§ **Work to complete**
From the line with "about Damian" through the line with "November 6, 2022", repeat the entries verbatim, both end lines included, and add nothing.

§ **Recorded information**
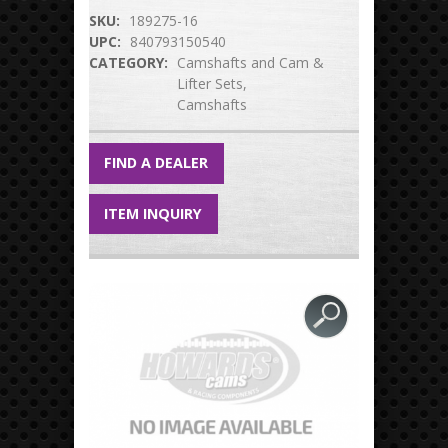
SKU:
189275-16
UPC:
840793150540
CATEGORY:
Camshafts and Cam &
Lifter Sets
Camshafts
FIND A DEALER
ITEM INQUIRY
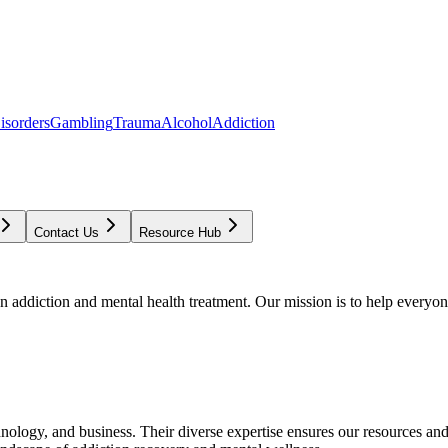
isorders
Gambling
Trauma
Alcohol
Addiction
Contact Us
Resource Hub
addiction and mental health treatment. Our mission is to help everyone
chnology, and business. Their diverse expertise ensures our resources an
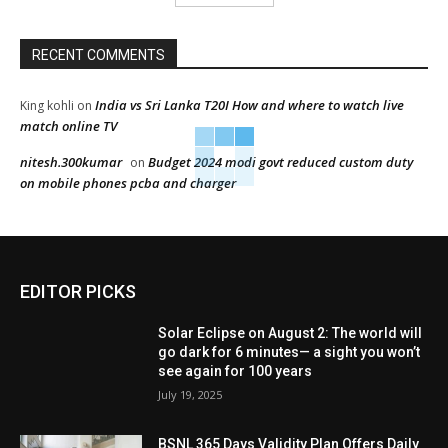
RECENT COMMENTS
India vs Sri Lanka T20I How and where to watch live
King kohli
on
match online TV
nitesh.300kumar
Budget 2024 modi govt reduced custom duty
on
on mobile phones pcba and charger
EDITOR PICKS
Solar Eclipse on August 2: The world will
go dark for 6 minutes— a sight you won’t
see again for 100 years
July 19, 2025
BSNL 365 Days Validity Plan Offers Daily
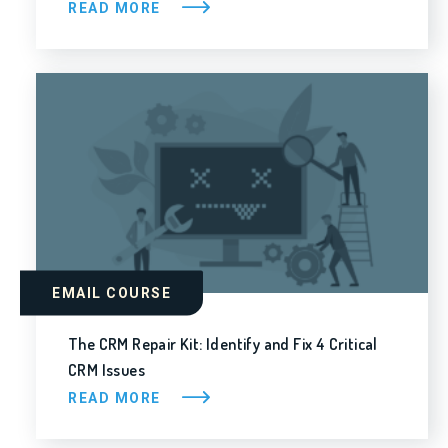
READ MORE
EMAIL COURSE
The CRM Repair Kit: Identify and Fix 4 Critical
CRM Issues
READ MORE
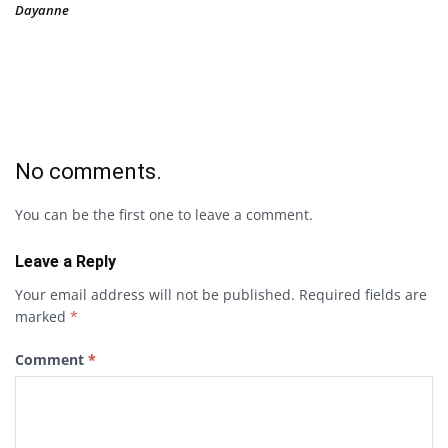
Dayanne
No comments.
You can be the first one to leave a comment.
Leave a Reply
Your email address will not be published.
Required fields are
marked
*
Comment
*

---

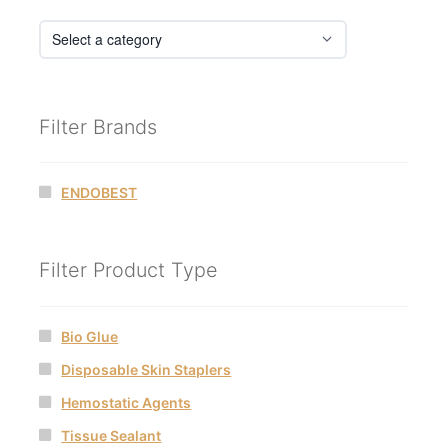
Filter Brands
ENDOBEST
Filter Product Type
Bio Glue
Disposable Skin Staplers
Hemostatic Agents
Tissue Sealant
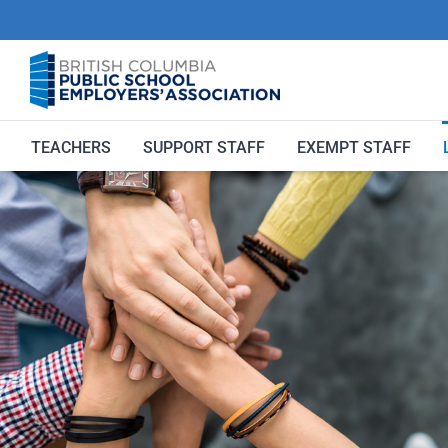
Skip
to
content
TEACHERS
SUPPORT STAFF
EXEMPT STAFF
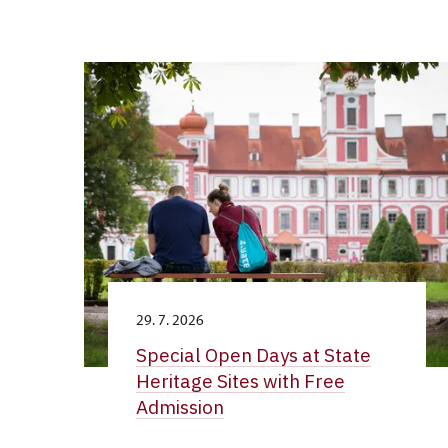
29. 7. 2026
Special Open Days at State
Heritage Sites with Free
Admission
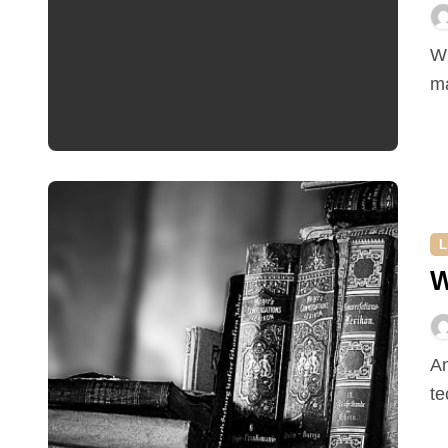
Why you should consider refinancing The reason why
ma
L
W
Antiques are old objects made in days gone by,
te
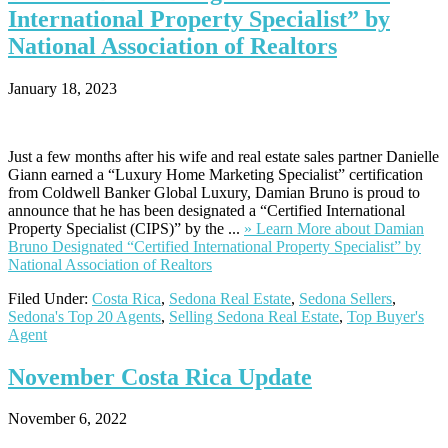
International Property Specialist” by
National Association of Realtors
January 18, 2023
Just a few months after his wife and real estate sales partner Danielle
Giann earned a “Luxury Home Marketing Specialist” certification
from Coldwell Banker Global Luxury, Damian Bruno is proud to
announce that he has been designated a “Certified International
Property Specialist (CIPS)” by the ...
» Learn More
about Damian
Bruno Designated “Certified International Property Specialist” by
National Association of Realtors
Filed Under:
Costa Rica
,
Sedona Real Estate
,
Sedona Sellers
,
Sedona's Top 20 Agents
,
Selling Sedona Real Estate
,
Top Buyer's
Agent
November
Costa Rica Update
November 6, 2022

--

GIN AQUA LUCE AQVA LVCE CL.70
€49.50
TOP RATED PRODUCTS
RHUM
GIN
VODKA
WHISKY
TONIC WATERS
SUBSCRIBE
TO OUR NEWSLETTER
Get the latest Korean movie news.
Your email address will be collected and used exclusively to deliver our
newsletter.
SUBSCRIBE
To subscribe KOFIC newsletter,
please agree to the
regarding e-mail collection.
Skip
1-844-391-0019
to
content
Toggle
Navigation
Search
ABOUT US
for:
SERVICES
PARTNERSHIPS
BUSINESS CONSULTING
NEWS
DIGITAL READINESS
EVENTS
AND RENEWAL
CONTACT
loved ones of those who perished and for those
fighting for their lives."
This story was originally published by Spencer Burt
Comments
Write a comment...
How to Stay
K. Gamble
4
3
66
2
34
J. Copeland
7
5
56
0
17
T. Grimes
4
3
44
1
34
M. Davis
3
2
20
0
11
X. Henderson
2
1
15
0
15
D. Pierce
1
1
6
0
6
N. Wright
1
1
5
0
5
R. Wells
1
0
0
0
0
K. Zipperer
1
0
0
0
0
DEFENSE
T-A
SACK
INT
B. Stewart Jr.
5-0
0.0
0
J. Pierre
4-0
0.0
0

§ **Answer to the problem**
about Damian
Bruno Designated “Certified International Property Specialist” by
National Association of Realtors
Filed Under:
Costa Rica
,
Sedona Real Estate
,
Sedona Sellers
,
Sedona's Top 20 Agents
,
Selling Sedona Real Estate
,
Top Buyer's
Agent
November
Costa Rica Update
November 6, 2022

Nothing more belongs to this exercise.